Robust Gaussian Process Regression Based on Iterative Trimming
This work provides a more robust regression method for researchers and practitioners using Gaussian Processes, particularly when dealing with datasets prone to outliers, which is a common problem in real-world applications.
This paper addresses the issue of Gaussian Process (GP) regression being biased by outliers by introducing a new algorithm that iteratively trims extreme data points. The method significantly improves model accuracy for contaminated data, outperforming standard GP and Student-t likelihood variants in most test cases.
The Gaussian process (GP) regression can be severely biased when the data are contaminated by outliers.
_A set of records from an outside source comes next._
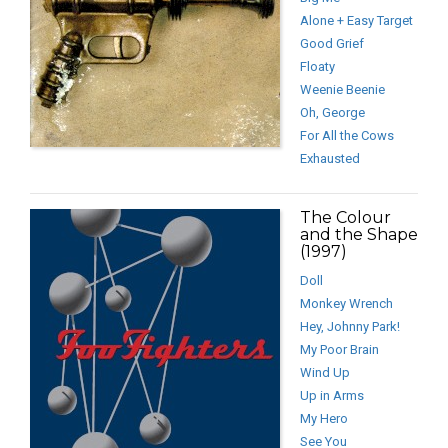
Alone + Easy Target
Good Grief
Floaty
Weenie Beenie
Oh, George
For All the Cows
Exhausted
The Colour
and the Shape
(1997)
Doll
Monkey Wrench
Hey, Johnny Park!
My Poor Brain
Wind Up
Up in Arms
My Hero
See You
This paper presents a new robust GP regression algorithm that iteratively trims the most extreme data points. While the new algorithm retains the attractive properties of the standard GP as a nonparametric and flexible regression method, it can greatly improve the model accuracy for contaminated data even in the presence of extreme or abundant outliers. It is also easier to implement compared with previous robust GP variants that rely on approximate inference. Applied to a wide range of experiments with different contamination levels, the proposed method significantly outperforms the standard GP and the popular robust GP variant with the Student-t likelihood in most test cases. In addition, as a practical example in the astrophysical study, we show that this method can precisely determine the main-sequence ridge line in the color-magnitude diagram of star clusters.